La dependencia señaló que el riesgo principal está en adquirir bebidas fuera de los canales formales de venta, por lo que recomendó evitar productos ofrecidos en tianguis, casas particulares, comercios sin autorización, redes sociales o páginas de internet que no pertenezcan a establecimientos reconocidos.
Entre las principales señales de alerta se encuentran los precios excesivamente bajos, envases en mal estado, etiquetas dañadas, botellas que parezcan reutilizadas o productos cuya procedencia no pueda comprobarse.
La Secretaría de Salud pidió a la ciudadanía revisar cada botella antes de abrirla y confirmar que cuente con sellos de seguridad intactos, sin tapas manipuladas, fugas, cintillas rotas o rastros de pegamento.
También recomendó verificar que el precinto se rompa de manera uniforme al abrir el envase y que la tapa conserve las condiciones de fábrica.
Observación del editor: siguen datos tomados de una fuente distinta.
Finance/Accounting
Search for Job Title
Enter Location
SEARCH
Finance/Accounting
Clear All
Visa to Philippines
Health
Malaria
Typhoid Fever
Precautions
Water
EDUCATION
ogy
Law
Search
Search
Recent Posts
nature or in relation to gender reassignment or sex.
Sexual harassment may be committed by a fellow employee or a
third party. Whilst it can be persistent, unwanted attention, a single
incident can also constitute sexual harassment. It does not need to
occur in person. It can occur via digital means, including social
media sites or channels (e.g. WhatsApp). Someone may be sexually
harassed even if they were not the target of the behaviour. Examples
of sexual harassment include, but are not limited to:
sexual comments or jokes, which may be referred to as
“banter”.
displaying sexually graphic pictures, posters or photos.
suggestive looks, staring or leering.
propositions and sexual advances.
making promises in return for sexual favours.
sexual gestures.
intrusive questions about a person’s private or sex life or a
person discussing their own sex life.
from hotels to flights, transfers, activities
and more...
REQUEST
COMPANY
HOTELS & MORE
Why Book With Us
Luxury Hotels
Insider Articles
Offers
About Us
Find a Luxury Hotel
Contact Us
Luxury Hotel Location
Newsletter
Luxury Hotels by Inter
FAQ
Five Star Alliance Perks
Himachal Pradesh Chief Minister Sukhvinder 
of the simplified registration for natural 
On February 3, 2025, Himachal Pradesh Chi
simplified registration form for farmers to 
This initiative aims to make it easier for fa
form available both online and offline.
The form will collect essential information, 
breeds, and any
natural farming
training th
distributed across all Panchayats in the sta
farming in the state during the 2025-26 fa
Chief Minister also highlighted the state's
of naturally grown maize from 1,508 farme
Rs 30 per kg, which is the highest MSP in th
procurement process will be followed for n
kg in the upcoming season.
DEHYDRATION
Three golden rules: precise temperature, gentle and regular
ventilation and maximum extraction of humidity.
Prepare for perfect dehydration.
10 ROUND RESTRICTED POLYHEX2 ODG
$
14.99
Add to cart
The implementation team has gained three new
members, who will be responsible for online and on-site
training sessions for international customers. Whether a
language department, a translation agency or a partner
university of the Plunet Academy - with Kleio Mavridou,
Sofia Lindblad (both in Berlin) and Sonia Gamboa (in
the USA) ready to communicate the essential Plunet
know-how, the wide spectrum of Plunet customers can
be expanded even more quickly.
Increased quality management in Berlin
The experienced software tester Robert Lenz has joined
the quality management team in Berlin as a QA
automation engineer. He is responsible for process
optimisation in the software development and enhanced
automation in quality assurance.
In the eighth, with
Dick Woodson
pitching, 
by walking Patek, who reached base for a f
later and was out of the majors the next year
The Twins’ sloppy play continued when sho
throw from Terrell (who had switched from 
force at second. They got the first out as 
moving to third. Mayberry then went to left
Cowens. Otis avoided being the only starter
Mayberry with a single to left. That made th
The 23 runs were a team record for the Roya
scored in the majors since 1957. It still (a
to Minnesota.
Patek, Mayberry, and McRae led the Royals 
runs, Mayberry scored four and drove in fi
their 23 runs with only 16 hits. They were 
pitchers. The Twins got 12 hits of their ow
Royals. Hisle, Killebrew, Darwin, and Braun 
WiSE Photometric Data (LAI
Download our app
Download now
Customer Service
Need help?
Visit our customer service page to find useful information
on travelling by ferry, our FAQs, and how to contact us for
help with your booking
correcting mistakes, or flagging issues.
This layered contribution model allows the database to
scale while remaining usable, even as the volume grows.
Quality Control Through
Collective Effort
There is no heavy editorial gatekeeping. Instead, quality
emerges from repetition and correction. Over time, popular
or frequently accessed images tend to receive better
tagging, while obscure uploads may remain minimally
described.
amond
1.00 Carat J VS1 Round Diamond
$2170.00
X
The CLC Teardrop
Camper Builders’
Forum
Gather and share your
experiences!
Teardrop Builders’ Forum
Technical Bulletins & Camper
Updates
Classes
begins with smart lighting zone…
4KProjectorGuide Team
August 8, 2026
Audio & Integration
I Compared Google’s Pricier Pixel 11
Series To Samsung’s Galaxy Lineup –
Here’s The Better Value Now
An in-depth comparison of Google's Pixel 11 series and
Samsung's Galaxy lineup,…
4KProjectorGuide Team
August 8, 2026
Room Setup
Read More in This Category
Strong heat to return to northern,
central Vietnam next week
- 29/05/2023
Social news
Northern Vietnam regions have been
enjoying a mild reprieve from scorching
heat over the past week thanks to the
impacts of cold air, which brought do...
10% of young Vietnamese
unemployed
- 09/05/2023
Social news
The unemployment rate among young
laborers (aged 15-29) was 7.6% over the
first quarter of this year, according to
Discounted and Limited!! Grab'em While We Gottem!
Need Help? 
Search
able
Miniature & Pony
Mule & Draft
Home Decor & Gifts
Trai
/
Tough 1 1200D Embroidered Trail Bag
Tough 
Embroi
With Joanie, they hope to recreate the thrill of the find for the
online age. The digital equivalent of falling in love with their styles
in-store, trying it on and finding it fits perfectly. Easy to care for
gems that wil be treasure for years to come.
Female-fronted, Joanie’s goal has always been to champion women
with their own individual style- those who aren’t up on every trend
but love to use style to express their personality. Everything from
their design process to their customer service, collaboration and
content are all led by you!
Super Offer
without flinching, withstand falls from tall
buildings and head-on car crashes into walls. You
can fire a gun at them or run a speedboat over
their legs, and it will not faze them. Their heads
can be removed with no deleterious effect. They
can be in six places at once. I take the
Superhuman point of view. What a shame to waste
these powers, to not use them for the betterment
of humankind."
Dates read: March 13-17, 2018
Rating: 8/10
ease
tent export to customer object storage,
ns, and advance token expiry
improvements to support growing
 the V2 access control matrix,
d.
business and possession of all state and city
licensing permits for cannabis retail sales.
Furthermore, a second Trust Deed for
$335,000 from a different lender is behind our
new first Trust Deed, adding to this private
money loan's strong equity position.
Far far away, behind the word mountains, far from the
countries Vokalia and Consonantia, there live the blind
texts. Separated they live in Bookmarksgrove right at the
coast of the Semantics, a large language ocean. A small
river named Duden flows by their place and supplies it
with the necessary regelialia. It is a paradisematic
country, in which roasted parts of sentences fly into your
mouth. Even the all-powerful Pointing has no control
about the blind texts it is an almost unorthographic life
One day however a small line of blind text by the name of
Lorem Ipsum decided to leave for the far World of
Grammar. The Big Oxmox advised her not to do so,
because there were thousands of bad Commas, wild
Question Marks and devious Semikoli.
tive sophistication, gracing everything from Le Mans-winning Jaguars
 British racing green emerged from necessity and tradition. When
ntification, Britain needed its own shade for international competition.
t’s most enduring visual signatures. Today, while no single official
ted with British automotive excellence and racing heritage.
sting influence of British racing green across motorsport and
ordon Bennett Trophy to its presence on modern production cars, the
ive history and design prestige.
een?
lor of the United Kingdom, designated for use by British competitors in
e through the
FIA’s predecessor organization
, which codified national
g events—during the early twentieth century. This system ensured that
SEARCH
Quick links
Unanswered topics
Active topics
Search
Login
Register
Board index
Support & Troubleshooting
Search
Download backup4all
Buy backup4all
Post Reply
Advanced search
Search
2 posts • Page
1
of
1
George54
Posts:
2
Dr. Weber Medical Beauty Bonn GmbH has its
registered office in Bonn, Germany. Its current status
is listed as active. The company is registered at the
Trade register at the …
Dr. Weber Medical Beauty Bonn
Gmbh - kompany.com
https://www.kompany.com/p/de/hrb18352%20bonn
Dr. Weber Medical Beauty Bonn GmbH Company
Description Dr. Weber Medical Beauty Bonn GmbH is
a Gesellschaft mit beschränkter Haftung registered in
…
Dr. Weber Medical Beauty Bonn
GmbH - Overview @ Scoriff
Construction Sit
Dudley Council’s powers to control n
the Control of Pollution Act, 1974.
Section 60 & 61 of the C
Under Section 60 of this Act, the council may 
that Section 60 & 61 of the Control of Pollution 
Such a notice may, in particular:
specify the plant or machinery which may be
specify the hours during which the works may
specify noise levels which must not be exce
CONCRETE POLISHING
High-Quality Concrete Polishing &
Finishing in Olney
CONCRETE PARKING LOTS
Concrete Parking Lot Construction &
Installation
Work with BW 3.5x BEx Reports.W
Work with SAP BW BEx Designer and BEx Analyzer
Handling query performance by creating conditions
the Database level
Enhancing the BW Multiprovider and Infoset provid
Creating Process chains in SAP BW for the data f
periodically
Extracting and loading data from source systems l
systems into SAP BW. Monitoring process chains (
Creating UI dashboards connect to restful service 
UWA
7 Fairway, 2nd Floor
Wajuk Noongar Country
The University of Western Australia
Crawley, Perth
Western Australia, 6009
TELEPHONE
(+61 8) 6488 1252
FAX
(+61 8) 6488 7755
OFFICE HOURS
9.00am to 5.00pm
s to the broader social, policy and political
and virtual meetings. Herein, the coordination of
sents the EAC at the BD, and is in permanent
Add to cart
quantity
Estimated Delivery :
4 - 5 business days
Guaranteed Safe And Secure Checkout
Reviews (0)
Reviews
Además, invitó a revisar la etiqueta y comprobar que incluya información como lote, fecha de consumo preferente, nombre del fabricante, país de origen, cantidad del producto, leyendas precautorias y el porcentaje de alcohol permitido, que debe estar entre 2 y 55 por ciento en volumen.
Otro punto de vigilancia es el marbete del SAT y el código QR, los cuales permiten comprobar que la bebida corresponde a un producto del mercado formal.
Añadió que una impresión deficiente, letras borrosas, tinta que se desprende o etiquetas colocadas de manera irregular pueden ser indicios de falsificación.
La dependencia también pidió evitar bebidas a granel o artesanales de origen desconocido, especialmente aquellas comercializadas en envases grandes, así como bebidas preparadas con alcohol cuya procedencia no esté confirmada.
La Secretaría de Salud indicó que quienes hayan consumido una bebida de riesgo y dentro de las primeras 48 horas presenten dolor de cabeza intenso, náuseas, vómito, dolor abdominal, mareo, visión borrosa, pérdida de la vista, dificultad para respirar, somnolencia, pérdida del estado de alerta o convulsiones deben acudir de inmediato a una unidad médica.
Finalmente, llamó a la población a mantener un consumo responsable de alcohol, evitar combinar diferentes tipos de bebidas, no conducir después de ingerirlas, no proporcionar alcohol a menores de edad y evitar su consumo durante el embarazo o lactancia.